Directions. Report all lines in the records that hold the string "Mouse".

Exercise data.
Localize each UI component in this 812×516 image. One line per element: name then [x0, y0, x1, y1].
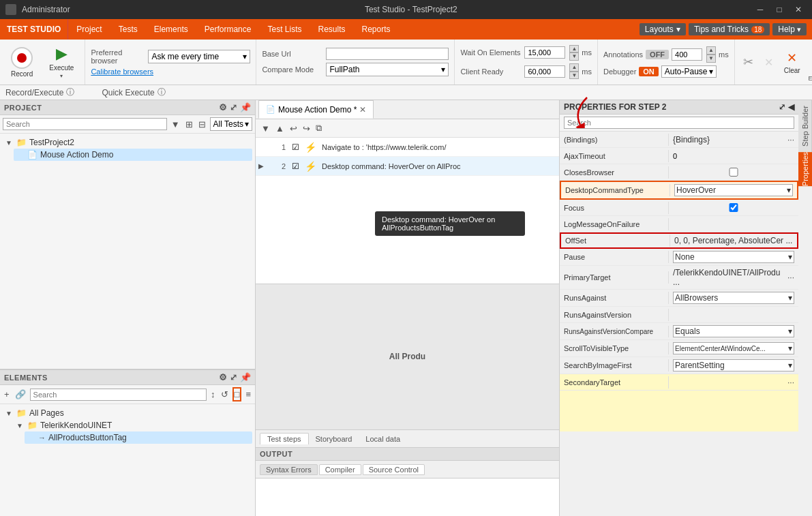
- properties-search-input[interactable]: [564, 117, 794, 129]
- project-root-item[interactable]: ▼ 📁 TestProject2: [3, 136, 252, 149]
- runs-against-version-compare-dropdown[interactable]: Equals▾: [673, 325, 794, 337]
- elements-refresh-icon[interactable]: ↺: [220, 388, 230, 401]
- menu-reports[interactable]: Reports: [353, 19, 398, 40]
- local-data-tab[interactable]: Local data: [359, 434, 407, 444]
- close-button[interactable]: ✕: [790, 4, 807, 15]
- project-search-input[interactable]: [3, 118, 167, 130]
- annotations-ms-input[interactable]: [672, 48, 702, 61]
- wait-elements-input[interactable]: [524, 46, 565, 59]
- step-2-row[interactable]: ▶ 2 ☑ ⚡ Desktop command: HoverOver on Al…: [256, 157, 559, 176]
- help-button[interactable]: Help ▾: [772, 23, 807, 35]
- elements-settings-icon[interactable]: ⚙: [219, 372, 227, 382]
- record-execute-info-icon[interactable]: ⓘ: [66, 87, 74, 98]
- properties-sidebar[interactable]: Properties: [798, 152, 812, 186]
- elements-pin-icon[interactable]: 📌: [240, 372, 251, 382]
- elements-add-icon[interactable]: +: [3, 388, 11, 401]
- mouse-action-demo-item[interactable]: 📄 Mouse Action Demo: [14, 149, 252, 161]
- ajax-timeout-input[interactable]: [673, 152, 794, 160]
- mouse-action-tab[interactable]: 📄 Mouse Action Demo * ✕: [258, 100, 374, 119]
- annotations-toggle[interactable]: OFF: [646, 50, 669, 59]
- elements-more-icon[interactable]: ≡: [244, 388, 252, 401]
- menu-elements[interactable]: Elements: [146, 19, 196, 40]
- telerik-kendo-item[interactable]: ▼ 📁 TelerikKendoUINET: [14, 419, 252, 431]
- ajax-timeout-value[interactable]: [669, 150, 798, 162]
- record-button[interactable]: Record: [5, 44, 38, 80]
- quick-execute-info-icon[interactable]: ⓘ: [157, 87, 166, 98]
- runs-against-version-input[interactable]: [673, 311, 794, 319]
- log-message-input[interactable]: [673, 220, 794, 228]
- step2-checkbox[interactable]: ☑: [288, 162, 302, 171]
- dropdown-arrow-icon[interactable]: ▼: [260, 122, 271, 135]
- wait-elements-up[interactable]: ▲: [569, 45, 579, 53]
- annotations-down[interactable]: ▼: [706, 55, 716, 63]
- all-pages-item[interactable]: ▼ 📁 All Pages: [3, 407, 252, 419]
- debugger-toggle[interactable]: ON: [639, 67, 659, 76]
- client-ready-input[interactable]: [524, 65, 565, 78]
- elements-expand-icon[interactable]: ⤢: [230, 372, 237, 382]
- search-by-image-dropdown[interactable]: ParentSetting▾: [673, 359, 794, 371]
- runs-against-version-value[interactable]: [669, 309, 798, 321]
- compiler-tab[interactable]: Compiler: [319, 464, 361, 475]
- all-tests-dropdown[interactable]: All Tests▾: [210, 117, 252, 131]
- tab-close-button[interactable]: ✕: [359, 105, 366, 115]
- focus-checkbox[interactable]: [673, 203, 794, 212]
- bindings-ellipsis-button[interactable]: ···: [787, 135, 794, 145]
- execute-button[interactable]: ▶ Execute ▾: [44, 42, 79, 82]
- scroll-to-visible-dropdown[interactable]: ElementCenterAtWindowCe...▾: [673, 342, 794, 354]
- step-builder-sidebar[interactable]: Step Builder: [798, 100, 812, 152]
- clear-button[interactable]: ✕ Clear: [781, 48, 803, 77]
- step-1-row[interactable]: 1 ☑ ⚡ Navigate to : 'https://www.telerik…: [256, 138, 559, 157]
- step2-expand[interactable]: ▶: [258, 162, 267, 170]
- client-ready-down[interactable]: ▼: [569, 72, 579, 80]
- storyboard-tab[interactable]: Storyboard: [309, 434, 359, 444]
- closes-browser-checkbox[interactable]: [673, 168, 794, 177]
- source-control-tab[interactable]: Source Control: [363, 464, 425, 475]
- elements-sort-icon[interactable]: ↕: [209, 388, 217, 401]
- menu-tests[interactable]: Tests: [110, 19, 146, 40]
- menu-performance[interactable]: Performance: [196, 19, 260, 40]
- root-expand-icon[interactable]: ▼: [5, 139, 14, 147]
- log-message-value[interactable]: [669, 218, 798, 230]
- test-steps-tab[interactable]: Test steps: [260, 433, 309, 444]
- layouts-button[interactable]: Layouts ▾: [640, 23, 686, 35]
- tips-button[interactable]: Tips and Tricks 18: [689, 23, 770, 35]
- desktop-command-type-dropdown[interactable]: HoverOver▾: [674, 184, 793, 196]
- elements-highlight-icon[interactable]: □: [232, 387, 242, 401]
- calibrate-link[interactable]: Calibrate browsers: [91, 67, 153, 76]
- menu-test-lists[interactable]: Test Lists: [259, 19, 310, 40]
- properties-pin-icon[interactable]: ◀: [788, 102, 794, 112]
- all-pages-expand-icon[interactable]: ▼: [5, 410, 14, 417]
- wait-elements-down[interactable]: ▼: [569, 52, 579, 61]
- project-expand-icon[interactable]: ⤢: [230, 102, 237, 112]
- compare-mode-dropdown[interactable]: FullPath▾: [326, 63, 449, 76]
- menu-results[interactable]: Results: [310, 19, 353, 40]
- minimize-button[interactable]: ─: [752, 4, 768, 15]
- elements-search-input[interactable]: [30, 389, 207, 401]
- project-settings-icon[interactable]: ⚙: [219, 102, 227, 112]
- menu-project[interactable]: Project: [68, 19, 110, 40]
- primary-target-ellipsis[interactable]: ···: [787, 273, 794, 282]
- client-ready-up[interactable]: ▲: [569, 63, 579, 72]
- copy-step-icon[interactable]: ⧉: [314, 121, 323, 135]
- all-products-tag-item[interactable]: → AllProductsButtonTag: [25, 431, 252, 444]
- base-url-input[interactable]: [326, 48, 449, 60]
- auto-pause-dropdown[interactable]: Auto-Pause▾: [661, 65, 717, 78]
- pause-dropdown[interactable]: None▾: [673, 251, 794, 263]
- maximize-button[interactable]: □: [771, 4, 787, 15]
- undo-step-icon[interactable]: ↩: [288, 122, 299, 135]
- project-pin-icon[interactable]: 📌: [240, 102, 251, 112]
- project-expand-all-icon[interactable]: ⊞: [184, 118, 194, 131]
- cut-button[interactable]: ✂: [740, 52, 756, 72]
- move-up-icon[interactable]: ▲: [274, 122, 286, 135]
- browser-dropdown[interactable]: Ask me every time▾: [148, 50, 250, 63]
- elements-link-icon[interactable]: 🔗: [14, 388, 27, 401]
- redo-step-icon[interactable]: ↪: [301, 122, 312, 135]
- properties-expand-icon[interactable]: ⤢: [779, 102, 785, 112]
- runs-against-dropdown[interactable]: AllBrowsers▾: [673, 292, 794, 304]
- project-collapse-all-icon[interactable]: ⊟: [197, 118, 207, 131]
- telerik-kendo-expand-icon[interactable]: ▼: [16, 422, 25, 429]
- secondary-target-ellipsis[interactable]: ···: [787, 378, 794, 387]
- undo-edit-button[interactable]: ✕: [762, 53, 776, 72]
- project-sort-icon[interactable]: ▼: [170, 118, 181, 131]
- annotations-up[interactable]: ▲: [706, 46, 716, 55]
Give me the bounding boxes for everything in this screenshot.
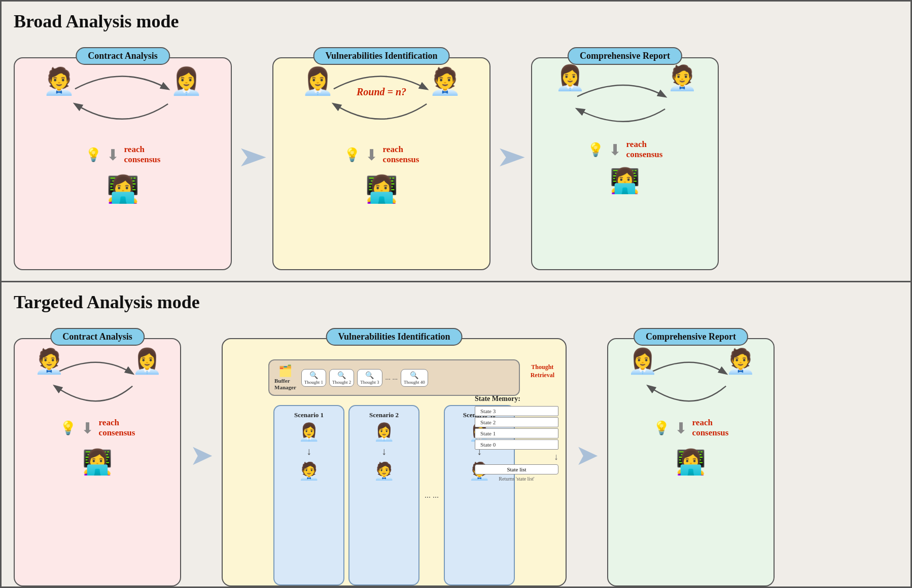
targeted-panels-row: Contract Analysis [14, 323, 898, 586]
returns-text: Returns 'state list' [475, 476, 558, 482]
broad-title: Broad Analysis mode [14, 11, 898, 32]
broad-char3-bottom: 👩‍💻 [610, 167, 640, 194]
broad-vuln-chars: 👩‍💼 🧑‍💼 Round = n? [273, 58, 489, 160]
buffer-area: 🗂️ BufferManager 🔍 Thought 1 🔍 Thought 2… [268, 359, 520, 396]
broad-char1-bottom-wrap: 👩‍💻 [107, 174, 139, 205]
thought-label-2: Thought 2 [332, 380, 351, 385]
buffer-icon: 🗂️ [278, 364, 292, 378]
thought-icon-2: 🔍 [337, 372, 346, 379]
scenario-arrow-1: ↓ [306, 446, 311, 457]
broad-char2-bottom: 👩‍💻 [365, 175, 398, 204]
state-arrow-down: ↓ [475, 452, 558, 462]
broad-panel-vuln: Vulnerabilities Identification [272, 57, 490, 270]
state-row-0: State 0 [475, 439, 558, 450]
thought-label-3: Thought 3 [360, 380, 379, 385]
broad-char3-left: 👩‍💼 [555, 66, 585, 90]
broad-contract-chars: 🧑‍💼 👩‍💼 [15, 58, 231, 160]
targ-report-chars: 👩‍💼 🧑‍💼 [608, 339, 774, 428]
buffer-label: BufferManager [274, 378, 296, 391]
broad-panel-report: Comprehensive Report [531, 57, 719, 270]
buffer-manager: 🗂️ BufferManager [274, 364, 296, 391]
thought-label-40: Thought 40 [404, 380, 425, 385]
broad-char1-right: 👩‍💼 [170, 68, 203, 95]
broad-char1-bottom: 👩‍💻 [107, 175, 139, 204]
arrow-broad-2-3: ➤ [490, 140, 531, 173]
scenario-char1-bot: 🧑‍💼 [298, 461, 320, 481]
arrow-targ-1-2: ➤ [181, 438, 222, 471]
targ-char1-bottom: 👩‍💻 [82, 449, 113, 475]
broad-char2-right: 🧑‍💼 [429, 68, 462, 95]
scenario-title-2: Scenario 2 [369, 411, 399, 419]
thought-card-3: 🔍 Thought 3 [357, 369, 382, 387]
scenario-char1-top: 👩‍💼 [298, 422, 320, 442]
targ-panel-report: Comprehensive Report [607, 338, 775, 586]
state-stack: State 0 State 1 State 2 State 3 [475, 406, 558, 450]
broad-report-chars: 👩‍💼 🧑‍💼 [532, 58, 718, 139]
state-memory: State Memory: State 0 State 1 State 2 St… [475, 395, 558, 482]
broad-char3-right: 🧑‍💼 [667, 66, 697, 90]
targ-contract-chars: 🧑‍💼 👩‍💼 [15, 339, 180, 428]
scenario-ellipsis: ... ... [424, 405, 440, 585]
broad-consensus-3: 💡 ⬇ reachconsensus [587, 139, 663, 160]
broad-panels-row: Contract Analysis [14, 42, 898, 270]
round-text: Round = n? [357, 86, 406, 98]
targ-char1-right: 👩‍💼 [132, 349, 162, 374]
targ-char3-bottom-wrap: 👩‍💻 [676, 448, 706, 476]
state-memory-title: State Memory: [475, 395, 558, 403]
scenario-arrow-2: ↓ [381, 446, 387, 457]
thought-icon-1: 🔍 [309, 372, 318, 379]
scenario-char2-top: 👩‍💼 [373, 422, 395, 442]
broad-char2-left: 👩‍💼 [301, 68, 334, 95]
thought-card-2: 🔍 Thought 2 [329, 369, 354, 387]
lightbulb-icon-3: 💡 [587, 142, 604, 158]
broad-char3-bottom-wrap: 👩‍💻 [610, 167, 640, 195]
targeted-analysis-section: Targeted Analysis mode Contract Analysis [2, 282, 910, 586]
targ-char1-bottom-wrap: 👩‍💻 [82, 448, 113, 476]
thought-icon-3: 🔍 [365, 372, 374, 379]
state-row-2: State 2 [475, 417, 558, 427]
arrow-targ-2-3: ➤ [567, 438, 607, 471]
thought-label-1: Thought 1 [304, 380, 323, 385]
scenario-box-2: Scenario 2 👩‍💼 ↓ 🧑‍💼 [348, 405, 419, 585]
broad-panel-contract: Contract Analysis [14, 57, 232, 270]
thought-icon-40: 🔍 [410, 372, 418, 379]
thought-dots: ... ... [385, 374, 398, 382]
scenario-char2-bot: 🧑‍💼 [373, 461, 395, 481]
thought-card-40: 🔍 Thought 40 [401, 369, 428, 387]
state-row-3: State 3 [475, 406, 558, 416]
targ-char1-left: 🧑‍💼 [34, 349, 64, 374]
broad-char1-left: 🧑‍💼 [43, 68, 76, 95]
targ-panel-contract: Contract Analysis [14, 338, 181, 586]
targ-char3-bottom: 👩‍💻 [676, 449, 706, 475]
targ-char3-left: 👩‍💼 [627, 349, 658, 374]
broad-char2-bottom-wrap: 👩‍💻 [365, 174, 398, 205]
main-container: Broad Analysis mode Contract Analysis [0, 0, 912, 588]
state-row-1: State 1 [475, 428, 558, 438]
consensus-text-3: reachconsensus [626, 139, 663, 160]
targ-vuln-label: Vulnerabilities Identification [326, 328, 463, 346]
scenario-box-1: Scenario 1 👩‍💼 ↓ 🧑‍💼 [273, 405, 344, 585]
arrow-broad-1-2: ➤ [232, 140, 272, 173]
state-list-box: State list [475, 464, 558, 474]
targeted-title: Targeted Analysis mode [14, 291, 898, 313]
targ-char3-right: 🧑‍💼 [725, 349, 756, 374]
targ-panel-vuln: Vulnerabilities Identification 🗂️ Buffer… [222, 338, 567, 586]
thought-card-1: 🔍 Thought 1 [301, 369, 326, 387]
broad-analysis-section: Broad Analysis mode Contract Analysis [2, 2, 910, 282]
down-arrow-3: ⬇ [609, 141, 621, 159]
scenario-title-1: Scenario 1 [294, 411, 324, 419]
thought-retrieval-label: ThoughtRetrieval [531, 363, 554, 379]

Your solution.
- mouse-action-demo-item[interactable]: 📄 Mouse Action Demo: [14, 149, 252, 161]
- mouse-action-tab[interactable]: 📄 Mouse Action Demo * ✕: [258, 100, 374, 119]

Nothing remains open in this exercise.